À la place, elle propose cinq cadrans analogiques dans le champ de vision du conducteur, avec un compte-tours gradué jusqu’à 10 000 tr/min placé au centre. De nombreuses commandes physiques permettent d’accéder rapidement aux fonctions les plus utilisées, dont une molette rotative entre les sièges pour changer de mode de conduite. On trouve pas moins de quatre porte-gobelets dans une voiture qui ne compte que deux places, mais c’est plutôt un bon problème à avoir.
Levez les yeux, et vous trouverez le bouton de démarrage dans la console de pavillon, accompagné d’autres interrupteurs qui poussent encore plus loin le thème aéronautique. Pour enfoncer le clou, le message « turn and burn » vient lui aussi de l’aviation : il désigne le moment où un avion s’aligne sur la piste et entame sa course au décollage dans un seul mouvement continu. Et oui, les volets arrière peuvent aussi être actionnés manuellement.
Par rapport à la Venom F5 qu’elle remplace, la Blackbird promet un meilleur confort grâce à des niveaux de bruit, vibrations et rudesse (NVH) en baisse. Sa surface vitrée plus importante améliore également la visibilité vers l’extérieur, tandis qu’une suspension adaptative est censée mieux filtrer les imperfections de la route.
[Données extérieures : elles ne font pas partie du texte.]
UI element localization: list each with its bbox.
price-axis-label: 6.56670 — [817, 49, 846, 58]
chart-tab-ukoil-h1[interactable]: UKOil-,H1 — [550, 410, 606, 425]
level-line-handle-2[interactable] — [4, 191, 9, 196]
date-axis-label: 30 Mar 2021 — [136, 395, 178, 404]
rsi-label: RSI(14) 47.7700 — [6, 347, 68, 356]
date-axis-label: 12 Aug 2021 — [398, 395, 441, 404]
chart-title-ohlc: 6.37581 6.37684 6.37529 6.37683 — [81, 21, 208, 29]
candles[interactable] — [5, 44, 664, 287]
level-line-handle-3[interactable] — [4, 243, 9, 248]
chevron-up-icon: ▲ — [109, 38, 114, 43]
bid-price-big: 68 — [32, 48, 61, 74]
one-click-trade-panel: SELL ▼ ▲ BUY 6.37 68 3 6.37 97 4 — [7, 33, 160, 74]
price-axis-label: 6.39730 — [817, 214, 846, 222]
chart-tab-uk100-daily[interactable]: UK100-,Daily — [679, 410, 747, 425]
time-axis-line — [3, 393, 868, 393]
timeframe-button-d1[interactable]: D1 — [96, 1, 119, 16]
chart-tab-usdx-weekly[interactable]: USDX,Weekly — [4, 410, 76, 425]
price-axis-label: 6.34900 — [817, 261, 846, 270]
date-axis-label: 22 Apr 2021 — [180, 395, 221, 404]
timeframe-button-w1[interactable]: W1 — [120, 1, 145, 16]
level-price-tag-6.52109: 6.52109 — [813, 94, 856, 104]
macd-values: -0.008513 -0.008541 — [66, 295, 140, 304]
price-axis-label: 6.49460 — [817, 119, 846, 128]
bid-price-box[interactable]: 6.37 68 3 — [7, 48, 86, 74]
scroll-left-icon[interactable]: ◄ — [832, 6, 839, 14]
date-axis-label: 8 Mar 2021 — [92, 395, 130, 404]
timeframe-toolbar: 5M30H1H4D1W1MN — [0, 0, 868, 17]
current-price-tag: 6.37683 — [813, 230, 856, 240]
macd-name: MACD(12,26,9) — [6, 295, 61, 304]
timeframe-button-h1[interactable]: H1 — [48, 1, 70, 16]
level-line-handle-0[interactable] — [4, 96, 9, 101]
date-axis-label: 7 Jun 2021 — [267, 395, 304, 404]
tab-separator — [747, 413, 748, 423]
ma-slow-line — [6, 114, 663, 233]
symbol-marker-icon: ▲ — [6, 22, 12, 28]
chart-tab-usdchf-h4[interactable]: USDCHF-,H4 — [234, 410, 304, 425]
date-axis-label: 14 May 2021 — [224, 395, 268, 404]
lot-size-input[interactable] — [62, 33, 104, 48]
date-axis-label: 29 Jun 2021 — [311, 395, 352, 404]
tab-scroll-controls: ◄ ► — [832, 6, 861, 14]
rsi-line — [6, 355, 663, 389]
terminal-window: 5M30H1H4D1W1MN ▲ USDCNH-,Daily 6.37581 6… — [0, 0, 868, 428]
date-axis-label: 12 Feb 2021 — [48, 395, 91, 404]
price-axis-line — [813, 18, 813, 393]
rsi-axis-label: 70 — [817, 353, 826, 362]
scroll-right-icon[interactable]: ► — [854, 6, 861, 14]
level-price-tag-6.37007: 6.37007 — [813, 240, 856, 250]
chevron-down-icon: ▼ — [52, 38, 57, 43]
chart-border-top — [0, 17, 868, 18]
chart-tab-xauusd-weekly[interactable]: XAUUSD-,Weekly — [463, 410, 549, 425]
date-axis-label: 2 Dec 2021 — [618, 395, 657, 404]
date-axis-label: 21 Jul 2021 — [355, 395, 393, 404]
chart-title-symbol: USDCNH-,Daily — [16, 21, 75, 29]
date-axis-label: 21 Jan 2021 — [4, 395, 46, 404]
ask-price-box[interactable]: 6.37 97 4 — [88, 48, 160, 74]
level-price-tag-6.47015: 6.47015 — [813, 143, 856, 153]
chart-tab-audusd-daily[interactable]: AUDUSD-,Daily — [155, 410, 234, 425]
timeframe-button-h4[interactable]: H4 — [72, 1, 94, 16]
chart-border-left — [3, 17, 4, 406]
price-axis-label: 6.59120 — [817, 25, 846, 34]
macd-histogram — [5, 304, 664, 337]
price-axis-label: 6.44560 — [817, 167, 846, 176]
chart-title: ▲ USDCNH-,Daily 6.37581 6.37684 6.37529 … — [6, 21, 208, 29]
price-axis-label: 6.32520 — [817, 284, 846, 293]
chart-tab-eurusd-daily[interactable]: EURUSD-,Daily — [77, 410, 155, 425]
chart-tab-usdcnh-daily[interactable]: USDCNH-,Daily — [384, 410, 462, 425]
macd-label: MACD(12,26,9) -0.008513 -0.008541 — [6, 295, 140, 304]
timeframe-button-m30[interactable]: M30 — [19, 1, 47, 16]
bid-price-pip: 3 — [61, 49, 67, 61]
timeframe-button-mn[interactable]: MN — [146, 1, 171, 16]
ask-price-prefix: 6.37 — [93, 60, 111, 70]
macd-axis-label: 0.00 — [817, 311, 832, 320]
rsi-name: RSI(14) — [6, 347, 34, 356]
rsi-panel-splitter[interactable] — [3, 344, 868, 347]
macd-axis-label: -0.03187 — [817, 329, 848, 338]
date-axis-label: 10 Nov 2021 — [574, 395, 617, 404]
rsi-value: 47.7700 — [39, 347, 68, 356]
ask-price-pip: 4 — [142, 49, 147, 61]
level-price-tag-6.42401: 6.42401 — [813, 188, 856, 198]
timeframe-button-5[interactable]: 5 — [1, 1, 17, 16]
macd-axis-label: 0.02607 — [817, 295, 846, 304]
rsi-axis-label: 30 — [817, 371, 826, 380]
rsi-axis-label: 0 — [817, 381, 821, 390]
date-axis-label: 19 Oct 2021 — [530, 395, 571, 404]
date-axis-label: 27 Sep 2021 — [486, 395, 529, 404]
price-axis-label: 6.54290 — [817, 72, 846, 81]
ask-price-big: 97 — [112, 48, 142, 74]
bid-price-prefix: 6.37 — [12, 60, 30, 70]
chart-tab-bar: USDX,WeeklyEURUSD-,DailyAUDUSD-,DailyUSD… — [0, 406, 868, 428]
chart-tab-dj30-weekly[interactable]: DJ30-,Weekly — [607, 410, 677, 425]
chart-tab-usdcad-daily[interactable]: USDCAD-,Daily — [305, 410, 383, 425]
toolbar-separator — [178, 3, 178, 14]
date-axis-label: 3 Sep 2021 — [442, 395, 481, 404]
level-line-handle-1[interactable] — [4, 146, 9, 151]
Hennessey achèvera la production de la Venom F5 en 2028, si bien que la nouvelle Blackbird n’arrivera pas avant 2029. Seulement 71 exemplaires seront produits, à un tarif de 2,5 millions de dollars l’unité, hors taxes. Elle ne sera pas réservée aux États-Unis, puisque cette nouvelle supercar a été homologuée pour les marchés mondiaux, airbags compris.